You may encounter an issue with servers running both the DNS and IAS services that have installed update MS08-037 (Vulnerabilities in DNS could allow spoofing – 953230). The IAS services will fail to start and any authentication that relies on IAS (such as VPNs) will fail.
When connecting to the IAS server with the IAS management console the following errors may appear:
Event ID 7023 will appear in the System event log of the IAS server.
Event Type: Error
Event Source: Service Control Manager
Event Category: None
Event ID: 7023
Time: 9:15:17 AM
The Internet Authentication Service service terminated with the following error:
Only one usage of each sock address (protocol/network address/port) is normally permitted.
The cause of the issue is explained in KB956188:
You experience issues with UDP-dependent network services after you install DNS Server service security update 953230 (MS08-037)
This issue occurs because the service cannot obtain the port that it requires to function correctly. This issue occurs because of changes to the port allocation in the DNS Service after security update 953230 is installed.

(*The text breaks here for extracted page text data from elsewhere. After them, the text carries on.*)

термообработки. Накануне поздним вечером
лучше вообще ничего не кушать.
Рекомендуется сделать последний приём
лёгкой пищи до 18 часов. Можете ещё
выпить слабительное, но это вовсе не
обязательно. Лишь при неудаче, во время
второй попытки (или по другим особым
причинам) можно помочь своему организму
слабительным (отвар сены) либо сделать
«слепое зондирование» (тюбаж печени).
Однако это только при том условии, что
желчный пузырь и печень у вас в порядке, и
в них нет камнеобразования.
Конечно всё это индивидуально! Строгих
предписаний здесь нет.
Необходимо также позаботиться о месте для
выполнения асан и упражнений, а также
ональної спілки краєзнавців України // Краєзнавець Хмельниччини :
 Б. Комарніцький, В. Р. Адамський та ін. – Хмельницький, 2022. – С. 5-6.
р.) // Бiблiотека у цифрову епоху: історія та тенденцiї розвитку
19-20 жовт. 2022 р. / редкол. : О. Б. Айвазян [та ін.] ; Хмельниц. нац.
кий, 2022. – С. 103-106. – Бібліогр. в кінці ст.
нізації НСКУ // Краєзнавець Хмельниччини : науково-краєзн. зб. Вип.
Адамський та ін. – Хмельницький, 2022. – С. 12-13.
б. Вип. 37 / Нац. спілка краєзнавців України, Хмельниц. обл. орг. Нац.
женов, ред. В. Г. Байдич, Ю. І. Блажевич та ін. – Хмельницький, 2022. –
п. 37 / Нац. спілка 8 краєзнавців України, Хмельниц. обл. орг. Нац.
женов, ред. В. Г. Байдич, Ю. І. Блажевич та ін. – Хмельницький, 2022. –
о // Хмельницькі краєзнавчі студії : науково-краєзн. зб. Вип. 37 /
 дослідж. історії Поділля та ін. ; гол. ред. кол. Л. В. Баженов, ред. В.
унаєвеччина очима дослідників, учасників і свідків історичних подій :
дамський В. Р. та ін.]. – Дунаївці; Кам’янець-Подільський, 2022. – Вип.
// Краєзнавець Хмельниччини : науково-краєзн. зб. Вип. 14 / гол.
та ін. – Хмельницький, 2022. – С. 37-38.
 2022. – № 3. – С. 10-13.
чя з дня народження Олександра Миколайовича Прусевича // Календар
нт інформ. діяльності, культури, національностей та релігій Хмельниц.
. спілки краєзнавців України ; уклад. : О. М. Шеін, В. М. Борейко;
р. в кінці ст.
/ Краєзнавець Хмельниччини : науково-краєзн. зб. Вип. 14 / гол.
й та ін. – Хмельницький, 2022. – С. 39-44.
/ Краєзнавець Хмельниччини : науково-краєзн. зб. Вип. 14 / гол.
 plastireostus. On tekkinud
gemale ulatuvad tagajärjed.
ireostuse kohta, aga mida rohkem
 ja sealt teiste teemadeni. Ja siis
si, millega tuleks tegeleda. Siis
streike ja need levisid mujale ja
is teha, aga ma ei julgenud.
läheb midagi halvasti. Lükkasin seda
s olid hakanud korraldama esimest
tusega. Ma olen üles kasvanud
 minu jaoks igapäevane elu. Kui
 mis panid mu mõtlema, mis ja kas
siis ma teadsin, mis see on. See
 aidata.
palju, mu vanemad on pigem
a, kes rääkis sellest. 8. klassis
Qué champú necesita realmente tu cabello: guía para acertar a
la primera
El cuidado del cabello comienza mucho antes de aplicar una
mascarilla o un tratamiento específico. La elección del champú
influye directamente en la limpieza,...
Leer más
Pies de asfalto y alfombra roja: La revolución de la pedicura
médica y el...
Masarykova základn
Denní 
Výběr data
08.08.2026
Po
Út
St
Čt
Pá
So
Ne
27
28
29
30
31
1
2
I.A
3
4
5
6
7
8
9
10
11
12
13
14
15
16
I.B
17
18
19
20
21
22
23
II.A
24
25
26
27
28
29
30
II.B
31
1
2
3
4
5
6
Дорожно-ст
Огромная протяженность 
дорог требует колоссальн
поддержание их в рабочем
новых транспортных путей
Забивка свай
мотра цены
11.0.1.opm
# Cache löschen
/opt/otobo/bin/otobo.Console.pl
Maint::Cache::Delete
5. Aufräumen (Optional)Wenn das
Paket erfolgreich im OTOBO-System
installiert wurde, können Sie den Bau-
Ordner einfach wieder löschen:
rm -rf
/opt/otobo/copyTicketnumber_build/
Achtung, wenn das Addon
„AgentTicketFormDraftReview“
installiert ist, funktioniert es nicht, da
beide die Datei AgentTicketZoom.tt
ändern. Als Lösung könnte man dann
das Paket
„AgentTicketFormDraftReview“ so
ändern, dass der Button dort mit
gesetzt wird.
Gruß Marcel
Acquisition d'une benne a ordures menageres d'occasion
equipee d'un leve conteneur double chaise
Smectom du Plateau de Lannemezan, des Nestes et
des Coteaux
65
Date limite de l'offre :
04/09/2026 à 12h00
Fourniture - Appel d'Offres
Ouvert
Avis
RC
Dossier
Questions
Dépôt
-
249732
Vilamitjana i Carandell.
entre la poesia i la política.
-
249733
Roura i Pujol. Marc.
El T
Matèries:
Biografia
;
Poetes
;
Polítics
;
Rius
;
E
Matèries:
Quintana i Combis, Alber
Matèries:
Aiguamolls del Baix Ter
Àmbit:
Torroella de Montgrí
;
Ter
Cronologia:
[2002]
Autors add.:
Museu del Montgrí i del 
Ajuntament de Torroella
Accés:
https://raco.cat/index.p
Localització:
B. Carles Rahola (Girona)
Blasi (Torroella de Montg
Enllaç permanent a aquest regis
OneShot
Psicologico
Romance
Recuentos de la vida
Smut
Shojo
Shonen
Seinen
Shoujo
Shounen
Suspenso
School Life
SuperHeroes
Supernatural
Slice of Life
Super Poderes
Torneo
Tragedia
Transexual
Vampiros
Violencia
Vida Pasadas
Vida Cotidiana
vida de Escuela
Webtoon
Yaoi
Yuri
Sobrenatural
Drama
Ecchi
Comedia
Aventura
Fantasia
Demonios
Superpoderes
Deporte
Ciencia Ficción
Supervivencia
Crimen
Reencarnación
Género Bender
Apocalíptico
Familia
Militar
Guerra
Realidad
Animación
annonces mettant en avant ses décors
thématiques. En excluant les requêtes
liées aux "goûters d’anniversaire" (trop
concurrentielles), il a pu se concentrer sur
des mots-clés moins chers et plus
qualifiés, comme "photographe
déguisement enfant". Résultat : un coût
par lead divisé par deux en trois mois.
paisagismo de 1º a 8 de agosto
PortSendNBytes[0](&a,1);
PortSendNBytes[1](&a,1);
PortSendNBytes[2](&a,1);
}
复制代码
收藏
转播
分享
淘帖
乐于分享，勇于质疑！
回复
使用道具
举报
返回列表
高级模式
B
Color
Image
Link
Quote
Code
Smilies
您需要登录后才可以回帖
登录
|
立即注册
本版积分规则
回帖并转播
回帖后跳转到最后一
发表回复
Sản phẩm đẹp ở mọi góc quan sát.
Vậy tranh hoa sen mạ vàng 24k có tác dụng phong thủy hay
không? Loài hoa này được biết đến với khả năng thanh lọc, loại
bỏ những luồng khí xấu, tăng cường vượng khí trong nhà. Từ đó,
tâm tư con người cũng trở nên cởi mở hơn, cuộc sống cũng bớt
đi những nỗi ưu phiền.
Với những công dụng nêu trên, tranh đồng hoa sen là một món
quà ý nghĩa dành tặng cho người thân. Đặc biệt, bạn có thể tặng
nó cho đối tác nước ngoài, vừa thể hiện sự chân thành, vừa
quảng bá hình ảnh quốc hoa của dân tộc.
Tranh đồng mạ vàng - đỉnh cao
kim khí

The solution is to reserve the IAS ports from the ephemeral port range to ensure that the DNS Server service does not dynamically allocate those ports to itself. To determine which ports are being used by IAS open the IAS management console, right-click the server name and select Properties.
Navigate to the Ports tab and note the port numbers in use.
Follow the instructions in KB812873 (How to reserve a range of ephemeral ports on a computer that is running Windows Server 2003) and enter the correct ports in the registry key like this.
The server must be restarted for the change to take effect. After the restart the DNS Server will no longer allocate the IAS ports to itself, which will allow IAS to start properly.